La procedura si è conclusa con l’aggiudicazione alla IRCOP S.p.A., storica impresa operante nel settore delle grandi infrastrutture stradali.
Un’opera strategica per la viabilità umbra
L’intervento si colloca in un contesto infrastrutturale strategico per il potenziamento della rete viaria tra Umbria e Lazio. Il tratto Madonna di Baiano – Firenzuola costituisce uno snodo fondamentale per il collegamento interno tra Spoleto e la bassa valle del Tevere, con benefici attesi in termini di fluidità del traffico e sviluppo economico locale.
Dati principali della gara
- Stazione appaltante: ANAS S.p.A. – Direzione Generale
- Oggetto: Lavori di completamento SS 685 “delle Tre Valli Umbre” – 1° stralcio
- Tratto: Madonna di Baiano – Firenzuola
- Criterio di aggiudicazione: Offerta economicamente più vantaggiosa
- Importo a base d’asta: € 85.593.809,12
- Importo aggiudicato: € 82.015.469,39
- Impresa aggiudicataria: IRCOP S.p.A.
- Categoria prevalente SOA: OG3 (strade, autostrade, ponti, viadotti, ferrovie)

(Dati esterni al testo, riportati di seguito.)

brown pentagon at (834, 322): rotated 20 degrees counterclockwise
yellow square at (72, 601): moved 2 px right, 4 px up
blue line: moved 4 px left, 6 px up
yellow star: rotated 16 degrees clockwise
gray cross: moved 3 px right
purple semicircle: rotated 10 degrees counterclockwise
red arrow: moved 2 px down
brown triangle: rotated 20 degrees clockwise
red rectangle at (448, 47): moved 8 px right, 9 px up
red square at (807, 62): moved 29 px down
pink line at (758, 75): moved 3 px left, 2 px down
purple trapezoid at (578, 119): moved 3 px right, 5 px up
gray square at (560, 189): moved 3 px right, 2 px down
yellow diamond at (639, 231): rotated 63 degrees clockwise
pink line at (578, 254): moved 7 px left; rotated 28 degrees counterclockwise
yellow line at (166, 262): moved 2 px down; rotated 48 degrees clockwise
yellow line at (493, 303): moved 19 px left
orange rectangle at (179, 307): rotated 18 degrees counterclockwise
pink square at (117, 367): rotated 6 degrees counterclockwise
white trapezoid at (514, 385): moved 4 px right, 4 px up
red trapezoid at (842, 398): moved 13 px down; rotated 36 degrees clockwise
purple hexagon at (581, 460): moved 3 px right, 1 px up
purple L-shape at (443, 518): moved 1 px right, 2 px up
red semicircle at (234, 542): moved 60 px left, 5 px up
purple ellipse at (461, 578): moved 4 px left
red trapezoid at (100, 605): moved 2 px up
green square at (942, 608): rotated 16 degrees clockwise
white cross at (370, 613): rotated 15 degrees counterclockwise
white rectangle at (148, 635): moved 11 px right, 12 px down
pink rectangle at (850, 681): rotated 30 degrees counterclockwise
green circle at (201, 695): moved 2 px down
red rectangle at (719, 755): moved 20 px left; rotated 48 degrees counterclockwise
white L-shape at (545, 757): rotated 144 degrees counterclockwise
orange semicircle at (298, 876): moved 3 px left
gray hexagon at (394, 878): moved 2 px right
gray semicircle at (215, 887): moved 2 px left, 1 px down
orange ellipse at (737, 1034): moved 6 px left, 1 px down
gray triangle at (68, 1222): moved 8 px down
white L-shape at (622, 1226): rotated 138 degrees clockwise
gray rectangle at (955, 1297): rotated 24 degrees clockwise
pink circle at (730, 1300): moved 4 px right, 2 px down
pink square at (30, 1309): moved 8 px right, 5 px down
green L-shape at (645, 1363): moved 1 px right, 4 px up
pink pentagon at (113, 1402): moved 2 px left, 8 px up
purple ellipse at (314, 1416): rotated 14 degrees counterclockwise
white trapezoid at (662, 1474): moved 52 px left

- Categorie scorporabili SOA: OG10, OG13, OG8, OS1, OS11, OS12A, OS13, OS18A, OS21, OS23, OS34, OS8
- Data scadenza offerte: 14/06/2024
- Data rilevazione esito: 18/04/2025
- CUP: F61B16000570001
- CIG: B0DA342561
Considerazioni tecniche
L’ampio spettro delle categorie scorporabili SOA coinvolte riflette la complessità tecnica dell’intervento, che richiede competenze su diversi fronti: dagli impianti tecnologici (OG10) alla difesa del suolo (OG8), fino alla realizzazione di ponti e strutture complesse (OS18A, OS21).
La procedura si è svolta secondo il criterio dell’offerta economicamente più vantaggiosa, privilegiando la qualità tecnica e l’innovazione, accanto all’efficienza economica. L’importo aggiudicato segna un ribasso rispetto alla base d’asta, in linea con le dinamiche concorrenziali del mercato dei grandi lavori pubblici.